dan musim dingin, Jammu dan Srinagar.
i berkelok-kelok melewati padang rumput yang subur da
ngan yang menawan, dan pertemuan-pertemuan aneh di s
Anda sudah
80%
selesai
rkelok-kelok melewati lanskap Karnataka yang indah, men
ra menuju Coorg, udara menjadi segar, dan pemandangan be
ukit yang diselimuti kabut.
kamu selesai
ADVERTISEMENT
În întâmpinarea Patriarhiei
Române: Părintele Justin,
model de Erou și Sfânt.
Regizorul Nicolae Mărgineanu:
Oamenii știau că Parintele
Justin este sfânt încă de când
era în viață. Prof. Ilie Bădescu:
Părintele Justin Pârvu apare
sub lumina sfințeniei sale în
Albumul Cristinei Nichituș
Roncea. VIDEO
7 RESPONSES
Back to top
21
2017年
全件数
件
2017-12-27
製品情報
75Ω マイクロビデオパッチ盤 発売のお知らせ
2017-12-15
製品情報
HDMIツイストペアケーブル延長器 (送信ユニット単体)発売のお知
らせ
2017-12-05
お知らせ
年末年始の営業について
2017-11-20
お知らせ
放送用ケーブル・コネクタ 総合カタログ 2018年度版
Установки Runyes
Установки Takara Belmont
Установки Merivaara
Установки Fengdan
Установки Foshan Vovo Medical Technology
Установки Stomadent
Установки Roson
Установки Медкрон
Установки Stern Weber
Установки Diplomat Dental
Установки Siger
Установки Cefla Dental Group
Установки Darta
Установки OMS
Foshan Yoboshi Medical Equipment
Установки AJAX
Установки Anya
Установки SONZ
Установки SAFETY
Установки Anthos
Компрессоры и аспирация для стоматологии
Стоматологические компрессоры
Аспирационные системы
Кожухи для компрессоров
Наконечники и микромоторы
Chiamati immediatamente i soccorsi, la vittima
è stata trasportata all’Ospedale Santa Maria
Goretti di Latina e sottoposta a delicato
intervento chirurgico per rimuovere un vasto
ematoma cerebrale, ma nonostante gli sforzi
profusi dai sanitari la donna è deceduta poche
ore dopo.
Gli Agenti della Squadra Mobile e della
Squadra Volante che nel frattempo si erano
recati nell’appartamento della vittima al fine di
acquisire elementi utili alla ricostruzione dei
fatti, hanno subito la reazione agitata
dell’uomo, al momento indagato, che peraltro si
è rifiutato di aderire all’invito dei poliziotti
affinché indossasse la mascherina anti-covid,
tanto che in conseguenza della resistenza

☆ ☆ ☆

#### Required action
Find the lines in the records above that hold the word "kelok", and give only how many there are.

#### Solution to the problem
2